Archive Feature

Michael Worth: From the Backyard to the Back Lot


By Edward Pollard
 
Michael Worth has studied martial arts with Tony Blauer.
Photo by Rick Hustead
Age: 34
Home Base: Los Angeles
Where You’ve Seen Him: Dual, The King of Queens, U.S. Seals II
Martial Arts Experience: aikido, jeet kune do, kali, tang soo do, judo

If you grew up before the age of the camcorder, chances are your family owned an 8mm movie camera. After capturing a few special moments on film, your father probably mailed the reels to the lab and waited for them to come back so they could be projected on the wall for all to enjoy. If you had any artistic ability, you might have felt inspired enough to ask your dad for permission to use the camera for more elaborate projects.

If that shoe fits, you’re not all that different from Michael Worth.

“At age 12, I got interested in making films,” he says. “I was also interested in the martial arts, so I started taking aikido. Then I saw Enter the Dragon and went, ‘Wow, I want to be like that.’ ”

By that time, Worth had acquired a couple of Super-8 cameras, which he used to film people in his backyard. “I began writing scripts, doing special effects and animating little dolls,” he says. “Movies and martial arts were my two interests in life.”

He set aside his cameras long enough to finish high school, then moved to Venice, California, to make movies.
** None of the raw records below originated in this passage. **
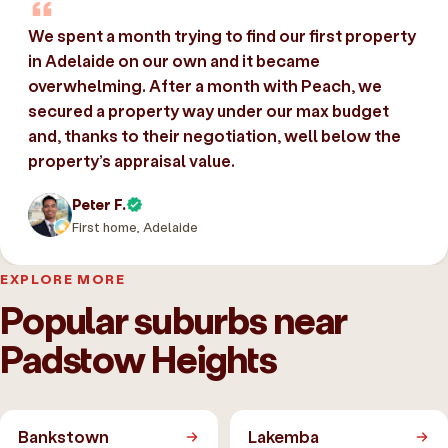
We spent a month trying to find our first property
in Adelaide on our own and it became
overwhelming. After a month with Peach, we
secured a property way under our max budget
and, thanks to their negotiation, well below the
property’s appraisal value.
Peter F.
First home, Adelaide
EXPLORE MORE
Popular suburbs near
Padstow Heights
Bankstown
Lakemba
Because finances were tight, he was forced to live out of his truck. “I met a manager, who said I should do commercials, and I got swept into that world pretty fast,” he says. “I started doing stunts, and when I was 17 or 18, I got my first film: Final Impact, with Lorenzo Lamas.”

Worth climbed the Hollywood ladder by acting in several kickboxing films, then landed a role in a TV series called Acapulco H.E.A.T. “I ended up doing that for three years,” he says. “I did martial arts, but the show was more like Baywatch with guns.”

Still harboring aspirations to direct and produce, Worth was unsatisfied. “I wanted to have more control of my destiny, so I went back to my childhood roots in writing,” he says. “I put projects together to help friends like Gary Busey, Adrienne Barbeau and Jeff Fahey raise money, then started producing. In the past four years, I’ve produced eight films, directed two of them, written five of them and acted in half of them.”

Michael Worth has studied martial arts with Tony Blauer.
Michael Worth and Tony Blauer mix it up. (Photo by Rick Hustead)
Worth started his own company, Grizzly Peak Films, because he admired the style of John Cassavetes, who’s known for bringing personal films to life with a tight-knit cast and crew. “I was flirting with so many projects that I realized I needed to swim out of that giant pool if I wanted to do something great,” Worth says. “It was tough financially for a few years, but it gave me the creative stability to start making the kind of films that will surface to broader exposure by their own merit.”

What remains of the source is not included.